Forgive me if this is a newbie question but I'm reading a book on rails where the writer used this expression in a helper method:
@current_user ||= User.find_by_id(session[:user_id])
Is this use of double pipes still a Boolean OR statement?
If so how does it work?
It's a conditional assignment. From here:
x = find_something() #=>nil
x ||= "default" #=>"default" : value of x will be replaced with "default", but only if x is nil or false
x ||= "other" #=>"default" : value of x is not replaced if it already is other than nil or false
The code foo ||= bar
is almost equivalent to foo = foo || bar
. In Ruby (as in many languages, like JavaScript or Io) boolean operators are "guard" operators. Instead of always returning true
or false
, they evaluate to the value of the first operand that evaluates to a "truthy" value.

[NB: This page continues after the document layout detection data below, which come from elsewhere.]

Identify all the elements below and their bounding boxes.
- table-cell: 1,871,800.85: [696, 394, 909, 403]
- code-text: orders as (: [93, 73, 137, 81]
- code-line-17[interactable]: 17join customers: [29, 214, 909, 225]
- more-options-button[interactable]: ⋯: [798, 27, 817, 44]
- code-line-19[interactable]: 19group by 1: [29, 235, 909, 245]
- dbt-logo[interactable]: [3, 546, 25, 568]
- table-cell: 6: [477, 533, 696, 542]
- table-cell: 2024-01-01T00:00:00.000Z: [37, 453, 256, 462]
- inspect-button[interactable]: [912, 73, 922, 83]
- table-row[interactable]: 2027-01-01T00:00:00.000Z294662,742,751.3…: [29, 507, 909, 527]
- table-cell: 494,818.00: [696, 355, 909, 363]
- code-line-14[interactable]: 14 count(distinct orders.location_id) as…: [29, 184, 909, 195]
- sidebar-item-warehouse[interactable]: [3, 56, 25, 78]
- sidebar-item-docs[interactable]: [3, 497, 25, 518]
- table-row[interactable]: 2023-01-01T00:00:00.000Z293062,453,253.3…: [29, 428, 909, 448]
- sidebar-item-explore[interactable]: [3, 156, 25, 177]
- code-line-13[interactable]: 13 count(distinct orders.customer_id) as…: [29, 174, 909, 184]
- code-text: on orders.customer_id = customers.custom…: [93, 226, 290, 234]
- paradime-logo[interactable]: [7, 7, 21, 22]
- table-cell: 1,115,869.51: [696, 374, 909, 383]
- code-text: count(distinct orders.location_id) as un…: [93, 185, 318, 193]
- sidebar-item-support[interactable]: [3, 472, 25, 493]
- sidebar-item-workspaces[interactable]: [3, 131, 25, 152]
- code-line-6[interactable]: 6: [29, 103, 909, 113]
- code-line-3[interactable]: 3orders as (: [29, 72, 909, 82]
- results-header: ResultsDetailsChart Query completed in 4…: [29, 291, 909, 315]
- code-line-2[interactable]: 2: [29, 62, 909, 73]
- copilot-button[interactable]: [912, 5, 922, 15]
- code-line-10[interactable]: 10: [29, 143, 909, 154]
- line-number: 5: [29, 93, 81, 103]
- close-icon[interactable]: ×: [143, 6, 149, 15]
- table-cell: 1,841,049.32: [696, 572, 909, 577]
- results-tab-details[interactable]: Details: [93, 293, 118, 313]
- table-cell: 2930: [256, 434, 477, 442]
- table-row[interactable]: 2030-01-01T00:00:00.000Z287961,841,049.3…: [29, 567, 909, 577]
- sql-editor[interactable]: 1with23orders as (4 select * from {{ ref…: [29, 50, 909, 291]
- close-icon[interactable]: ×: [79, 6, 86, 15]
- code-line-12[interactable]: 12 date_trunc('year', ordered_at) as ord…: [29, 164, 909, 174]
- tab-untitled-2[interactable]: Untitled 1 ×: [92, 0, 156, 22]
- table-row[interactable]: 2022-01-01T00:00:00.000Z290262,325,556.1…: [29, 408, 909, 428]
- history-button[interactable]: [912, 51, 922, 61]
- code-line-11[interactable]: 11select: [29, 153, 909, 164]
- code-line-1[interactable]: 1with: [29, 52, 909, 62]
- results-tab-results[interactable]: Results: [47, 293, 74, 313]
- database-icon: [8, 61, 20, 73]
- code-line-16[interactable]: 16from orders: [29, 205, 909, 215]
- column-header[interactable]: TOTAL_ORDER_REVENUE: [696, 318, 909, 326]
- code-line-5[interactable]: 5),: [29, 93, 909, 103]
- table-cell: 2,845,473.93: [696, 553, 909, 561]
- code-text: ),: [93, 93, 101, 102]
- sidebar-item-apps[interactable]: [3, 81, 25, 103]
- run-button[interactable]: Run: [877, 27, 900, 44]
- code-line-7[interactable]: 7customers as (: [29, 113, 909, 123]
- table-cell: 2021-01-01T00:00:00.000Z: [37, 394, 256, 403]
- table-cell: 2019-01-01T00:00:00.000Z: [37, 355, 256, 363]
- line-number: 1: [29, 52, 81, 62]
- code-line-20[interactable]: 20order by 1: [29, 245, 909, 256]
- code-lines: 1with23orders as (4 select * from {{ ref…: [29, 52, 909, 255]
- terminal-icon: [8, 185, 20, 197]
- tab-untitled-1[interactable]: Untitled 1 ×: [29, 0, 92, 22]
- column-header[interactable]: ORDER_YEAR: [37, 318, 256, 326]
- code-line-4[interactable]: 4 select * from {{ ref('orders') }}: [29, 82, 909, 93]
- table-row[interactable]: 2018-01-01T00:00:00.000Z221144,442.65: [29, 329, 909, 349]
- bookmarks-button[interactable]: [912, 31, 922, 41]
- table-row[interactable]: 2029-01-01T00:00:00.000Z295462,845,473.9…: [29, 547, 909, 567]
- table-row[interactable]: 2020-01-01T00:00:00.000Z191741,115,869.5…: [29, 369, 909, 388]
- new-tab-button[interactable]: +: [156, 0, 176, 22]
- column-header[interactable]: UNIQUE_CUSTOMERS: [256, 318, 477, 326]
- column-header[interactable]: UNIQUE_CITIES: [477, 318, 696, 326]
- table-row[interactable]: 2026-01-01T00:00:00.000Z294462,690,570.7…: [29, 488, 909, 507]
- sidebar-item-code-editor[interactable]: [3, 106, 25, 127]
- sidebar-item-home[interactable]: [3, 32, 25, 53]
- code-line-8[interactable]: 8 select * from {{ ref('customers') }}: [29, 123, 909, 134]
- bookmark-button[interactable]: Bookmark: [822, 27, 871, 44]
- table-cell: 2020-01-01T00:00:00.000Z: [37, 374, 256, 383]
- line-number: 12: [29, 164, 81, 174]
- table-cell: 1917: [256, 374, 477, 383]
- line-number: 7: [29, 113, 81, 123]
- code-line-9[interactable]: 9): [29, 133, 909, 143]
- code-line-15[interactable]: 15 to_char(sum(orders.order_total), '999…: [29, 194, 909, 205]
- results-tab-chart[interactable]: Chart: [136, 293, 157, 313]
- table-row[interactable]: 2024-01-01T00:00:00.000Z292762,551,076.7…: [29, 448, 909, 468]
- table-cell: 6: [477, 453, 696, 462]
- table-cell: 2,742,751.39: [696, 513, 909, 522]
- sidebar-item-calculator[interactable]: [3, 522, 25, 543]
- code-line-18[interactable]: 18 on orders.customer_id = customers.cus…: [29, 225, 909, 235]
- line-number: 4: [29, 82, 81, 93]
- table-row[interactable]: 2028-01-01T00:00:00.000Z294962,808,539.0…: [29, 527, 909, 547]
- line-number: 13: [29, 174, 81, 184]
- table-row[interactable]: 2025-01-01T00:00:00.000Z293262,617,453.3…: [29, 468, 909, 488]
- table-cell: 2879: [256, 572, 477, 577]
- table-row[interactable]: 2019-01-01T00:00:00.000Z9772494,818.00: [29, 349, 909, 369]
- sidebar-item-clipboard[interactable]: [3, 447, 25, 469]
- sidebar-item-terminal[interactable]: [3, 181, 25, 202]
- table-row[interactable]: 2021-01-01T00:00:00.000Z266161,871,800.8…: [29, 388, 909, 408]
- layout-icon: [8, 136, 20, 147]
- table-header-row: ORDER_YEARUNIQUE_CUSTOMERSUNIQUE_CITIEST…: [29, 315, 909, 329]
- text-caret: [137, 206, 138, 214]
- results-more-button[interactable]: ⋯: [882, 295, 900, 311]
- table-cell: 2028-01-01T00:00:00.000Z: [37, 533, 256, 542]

For example, this code foo = 1 || delete_all_files_from_my_computer()
will not delete anything: foo will be set to 1
and the second operand won't even be evaluated.
In Ruby, the only "non-truthy" values are nil
and false
. So the code foo ||= bar
will only evaluate bar
and set foo
to the result if foo
is nil
or false
.
As instance variables default to nil
when not set, code like @foo ||= bar
is a common Ruby idiom to set the instance variable if it has not already been set.
You can think of it as short for:
@current_user = @current_user || User.find_by_id(session[:user_id])
@current_user
gets evaluated first, if it is non-null then the OR short-circuits, returning the value of @current_user, and not calling User.find_by_id.
(This works only because Ruby treats null as false, and non-null as true, in a boolean context. It doesn't work for languages like Java that don't treat non-booleans as truthy.)